→ **WHAT IS NEEDED**: Set down all of the entries word for word, omitting the images they contain.

→ **EXTRACTED MATERIAL**:
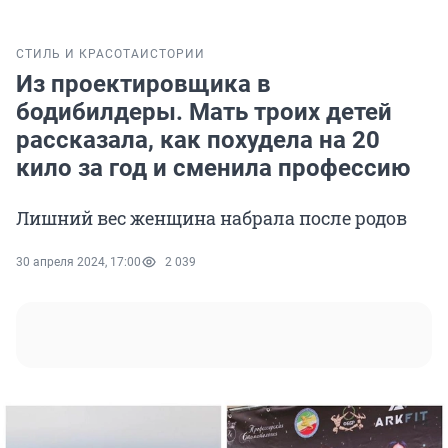
СТИЛЬ И КРАСОТА
ИСТОРИИ
Из проектировщика в
бодибилдеры. Мать троих детей
рассказала, как похудела на 20
кило за год и сменила профессию
Лишний вес женщина набрала после родов
30 апреля 2024, 17:00
2 039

→ **SOLVED EXERCISE**:
СТИЛЬ И КРАСОТА
ИСТОРИИ
Из проектировщика в
бодибилдеры. Мать троих детей
рассказала, как похудела на 20
кило за год и сменила профессию
Лишний вес женщина набрала после родов
30 апреля 2024, 17:00
2 039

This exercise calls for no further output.